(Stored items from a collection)
- Opening Delimiter -

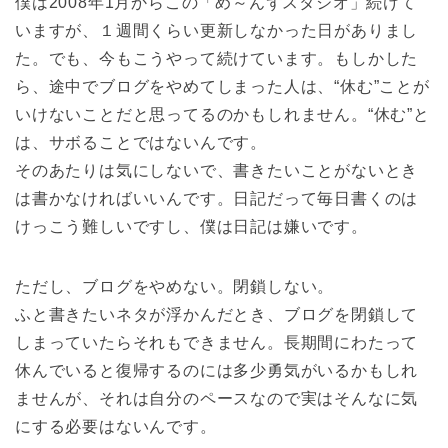
僕は2008年1月からこの「め～んずスタジオ」続けて
いますが、１週間くらい更新しなかった日がありまし
た。でも、今もこうやって続けています。もしかした
ら、途中でブログをやめてしまった人は、“休む”ことが
いけないことだと思ってるのかもしれません。“休む”と
は、サボることではないんです。
そのあたりは気にしないで、書きたいことがないとき
は書かなければいいんです。日記だって毎日書くのは
けっこう難しいですし、僕は日記は嫌いです。
ただし、ブログをやめない。閉鎖しない。
ふと書きたいネタが浮かんだとき、ブログを閉鎖して
しまっていたらそれもできません。長期間にわたって
休んでいると復帰するのには多少勇気がいるかもしれ
ませんが、それは自分のペースなので実はそんなに気
にする必要はないんです。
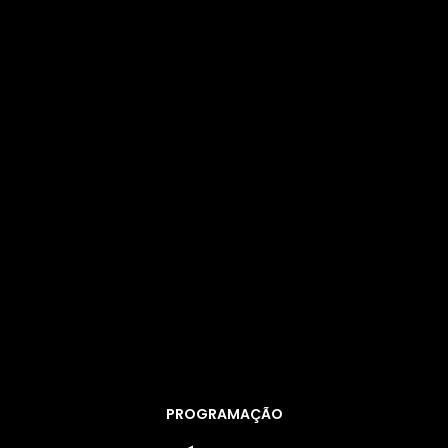
PROGRAMAÇÃO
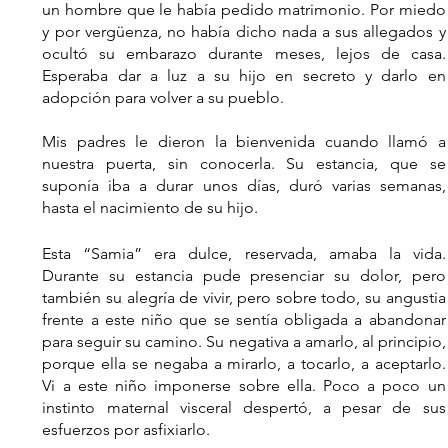
un hombre que le había pedido matrimonio. Por miedo 
y por vergüenza, no había dicho nada a sus allegados y 
ocultó su embarazo durante meses, lejos de casa. 
Esperaba dar a luz a su hijo en secreto y darlo en 
adopción para volver a su pueblo.
Mis padres le dieron la bienvenida cuando llamó a 
nuestra puerta, sin conocerla. Su estancia, que se 
suponía iba a durar unos días, duró varias semanas, 
hasta el nacimiento de su hijo.
Esta “Samia” era dulce, reservada, amaba la vida. 
Durante su estancia pude presenciar su dolor, pero 
también su alegría de vivir, pero sobre todo, su angustia 
frente a este niño que se sentía obligada a abandonar 
para seguir su camino. Su negativa a amarlo, al principio, 
porque ella se negaba a mirarlo, a tocarlo, a aceptarlo. 
Vi a este niño imponerse sobre ella. Poco a poco un 
instinto maternal visceral despertó, a pesar de sus 
esfuerzos por asfixiarlo.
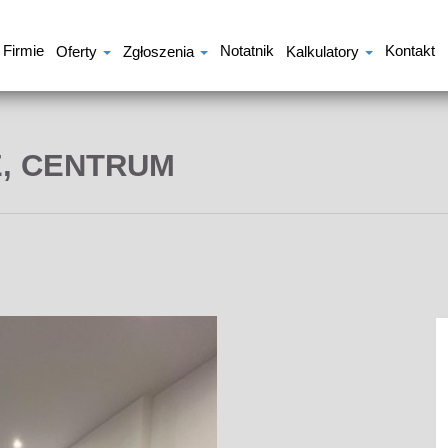
 Firmie
Notatnik
Kontakt
Oferty
Zgłoszenia
Kalkulatory
E, CENTRUM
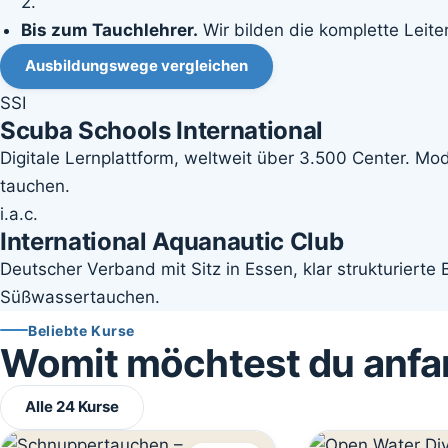
2.
Bis zum Tauchlehrer.
Wir bilden die komplette Leiter
Ausbildungswege vergleichen
SSI
Scuba Schools International
Digitale Lernplattform, weltweit über 3.500 Center. M
tauchen.
i.a.c.
International Aquanautic Club
Deutscher Verband mit Sitz in Essen, klar strukturierte
Süßwassertauchen.
Beliebte Kurse
Womit möchtest du anf
Alle 24 Kurse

- Closing Delimiter -

Copy all the data exactly as written, but skip any picture.

■ RESULT OF THE TASK:
僕は2008年1月からこの「め～んずスタジオ」続けて
いますが、１週間くらい更新しなかった日がありまし
た。でも、今もこうやって続けています。もしかした
ら、途中でブログをやめてしまった人は、“休む”ことが
いけないことだと思ってるのかもしれません。“休む”と
は、サボることではないんです。
そのあたりは気にしないで、書きたいことがないとき
は書かなければいいんです。日記だって毎日書くのは
けっこう難しいですし、僕は日記は嫌いです。
ただし、ブログをやめない。閉鎖しない。
ふと書きたいネタが浮かんだとき、ブログを閉鎖して
しまっていたらそれもできません。長期間にわたって
休んでいると復帰するのには多少勇気がいるかもしれ
ませんが、それは自分のペースなので実はそんなに気
にする必要はないんです。
PROGRAMAÇÃO
un hombre que le había pedido matrimonio. Por miedo 
y por vergüenza, no había dicho nada a sus allegados y 
ocultó su embarazo durante meses, lejos de casa. 
Esperaba dar a luz a su hijo en secreto y darlo en 
adopción para volver a su pueblo.
Mis padres le dieron la bienvenida cuando llamó a 
nuestra puerta, sin conocerla. Su estancia, que se 
suponía iba a durar unos días, duró varias semanas, 
hasta el nacimiento de su hijo.
Esta “Samia” era dulce, reservada, amaba la vida. 
Durante su estancia pude presenciar su dolor, pero 
también su alegría de vivir, pero sobre todo, su angustia 
frente a este niño que se sentía obligada a abandonar 
para seguir su camino. Su negativa a amarlo, al principio, 
porque ella se negaba a mirarlo, a tocarlo, a aceptarlo. 
Vi a este niño imponerse sobre ella. Poco a poco un 
instinto maternal visceral despertó, a pesar de sus 
esfuerzos por asfixiarlo.
 Firmie
Notatnik
Kontakt
Oferty
Zgłoszenia
Kalkulatory
E, CENTRUM
2.
Bis zum Tauchlehrer.
Wir bilden die komplette Leiter
Ausbildungswege vergleichen
SSI
Scuba Schools International
Digitale Lernplattform, weltweit über 3.500 Center. M
tauchen.
i.a.c.
International Aquanautic Club
Deutscher Verband mit Sitz in Essen, klar strukturierte
Süßwassertauchen.
Beliebte Kurse
Womit möchtest du anf
Alle 24 Kurse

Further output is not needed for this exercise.